Koncert ”Grabaża” i zespołu Strachy na Lachy rozgrzał publiczność do czerwoności do tego stopnia, że nawet ludzie siedzący na widowni powstali ze swoich miejsc i tańczyli oraz rytmicznie klaskali do utworów prezentowanych na scenie. Ważnym punktem występu było odśpiewanie przez jego uczestników refrenu piosenki ”Jedna taka szansa na sto”. Uwagę zwracała również gra ”Mańka” na harmonijce ustnej i ”Pana Areczka” na akordeonie. Świetny kontakt z fanami ”Grabaż” podkreślił, gratulując Pogoni Szczecin awansu do Ekstraklasy. Ze względu na fakt, że Strachy na Lachy grały w ramach festiwalu ich występ trwał krócej niż zwykle. Publiczność, która domagała się dłuższego występu, została poinformowana, że zagrają już pełnowymiarowy koncert w październiku w ”Słowianinie”. Na pocieszenie fanom pozostało wykonanie jednego z największych hitów grupy, tj. utworu ”Piła tango”.
Happysad
Na zakończenie sobotniego wieczoru wystąpił pochodzący ze Skarżyska-Kamiennej zespół Happysad. Jednak zanim doszło do koncertu, uczestnicy musieli uzbroić się w cierpliwość. Grupa zainstalowała się dopiero po kilkudziesięciu minutach. Artyści zostali jednak bardzo ciepło powitani przez publiczność, chociaż w moim odczuciu ich reakcje były mniej żywiołowe niż w przypadku ”Grabaża” i zespołu Strachy na Lachy. Wśród wykonanych przez zespół utworów znalazły się m.in. ”Mów mi dobrze”, ”Psychologa” czy ”W piwnicy u dziadka”. Nie zabrakło także piosenki poświęconej naszemu krajowi (”Ojczyzna”), a także piosenki określonej przez wokalistę jako sportowa (”Kostuchna”), gdyż dotyczyła biegania. Jakub ”Quka” Kawalec wykazał się poczuciem humoru także w momencie, gdy pozdrawiał ze sceny Teatru Letniego morze. Z bardzo dobrym przyjęciem spotkało się także wykonanie utworu ”Taką wodą być”, które wprowadziło uczestników w melancholijny nastrój.

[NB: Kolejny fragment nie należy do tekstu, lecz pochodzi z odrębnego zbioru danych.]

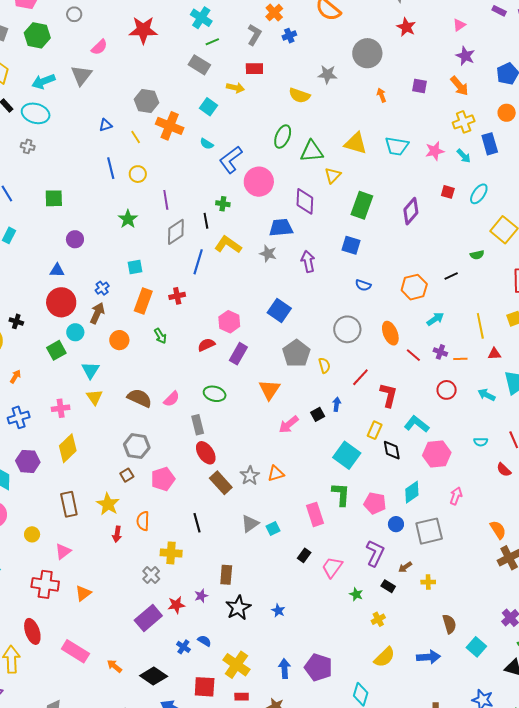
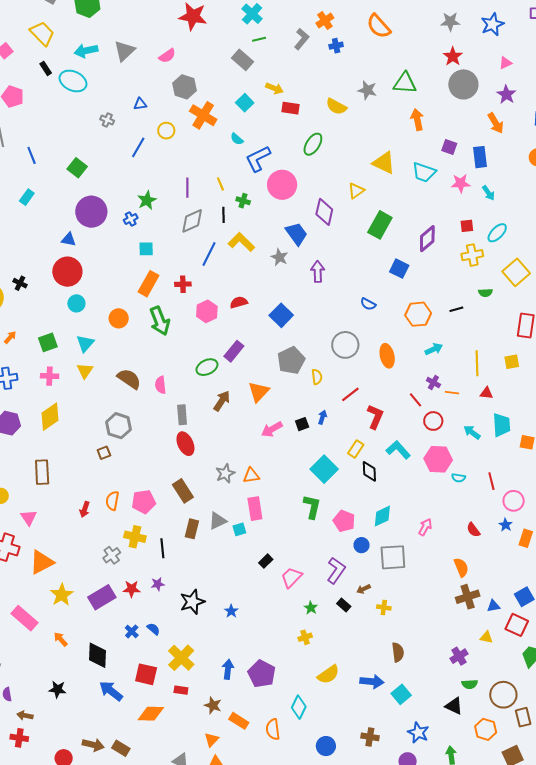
pink semicircle: (99, 47) -> (167, 56), moved
gray circle: (367, 53) -> (463, 84), moved
red rectangle: (254, 69) -> (290, 108), moved
purple square: (419, 86) -> (449, 147), moved
orange arrow: (381, 95) -> (417, 120), size x1.5
yellow cross: (464, 122) -> (472, 255), moved
yellow line: (136, 137) -> (220, 184), moved
blue rectangle: (490, 144) -> (480, 157), moved
gray cross: (28, 146) -> (107, 120), moved
green triangle: (312, 151) -> (405, 83), moved
blue line: (111, 168) -> (138, 147), turned 35
yellow circle: (138, 174) -> (166, 131), moved
red square: (448, 192) -> (467, 226), turned -32
green square: (54, 198) -> (77, 168), turned 30
blue trapezoid: (281, 228) -> (296, 234), turned 50
purple circle: (75, 239) -> (91, 212), size x1.8
blue square: (351, 245) -> (399, 269), moved
blue cross: (102, 288) -> (131, 219), moved
brown arrow: (97, 313) -> (222, 401), moved
pink hexagon: (229, 322) -> (207, 311), moved
green arrow: (160, 336) -> (160, 321), size x1.8
red semicircle: (206, 345) -> (239, 302), moved
green square: (56, 350) -> (48, 342), moved
red line: (413, 355) -> (415, 400), moved
green ellipse: (215, 394) -> (207, 367), moved, turned -50
pink semicircle: (172, 399) -> (161, 385), turned 120
pink hexagon: (437, 454) -> (438, 459), moved
red semicircle: (504, 470) -> (473, 530), moved
pink pentagon: (163, 479) -> (144, 502), moved
brown rectangle: (221, 483) -> (183, 491), moved
yellow star: (108, 504) -> (62, 595), moved
pink rectangle: (315, 514) -> (255, 509), moved
black line: (197, 523) -> (162, 548), moved
pink triangle: (63, 551) -> (29, 518), turned -36
brown rectangle: (226, 575) -> (192, 529), moved
orange triangle: (83, 593) -> (42, 562), size x1.5
yellow cross: (378, 619) -> (305, 637), moved
cyan square: (476, 647) -> (401, 694), moved
black diamond: (154, 676) -> (97, 655), turned 48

Na uwagę zasługuje także fakt, że podczas koncertu na scenie zespołowi towarzyszyło dwóch nowych muzyków sesyjnych grających odpowiednio na puzonie i saksofonie tenorowym, których partie ubogaciły warstwę muzyczną niektórych utworów. Występ grupy zakończył się kilka minut po północy. Oczywiście artyści zostali wywołani ponownie na scenę gromkimi okrzykami ”Happysad” i zagrali jeszcze kilka piosenek na bis.
Odbiór
Trzeci dzień festiwalu Szczecin Baltic Rock Meeting spotkał się z bardzo dobrym odbiorem publiczności. Cieszy fakt, że do Teatru Letniego przybyło tym razem więcej osób niż miało to miejsce ubiegłej niedzieli.
Podobnie jak w poprzednich dniach festiwalu, jedna z osób obecnych na koncercie wygrała gitarę z podpisami wszystkich występujących artystów. Rozdano również kilka biletów na niedzielne koncerty.
Już dzisiaj zwieńczenie Szczecin Baltic Rock Meeting. Na scenie Teatru Letniego zaprezentują się: Damian Ukeje, Quo Vadis, Coma oraz Illusion. Jako support zagra Listopad.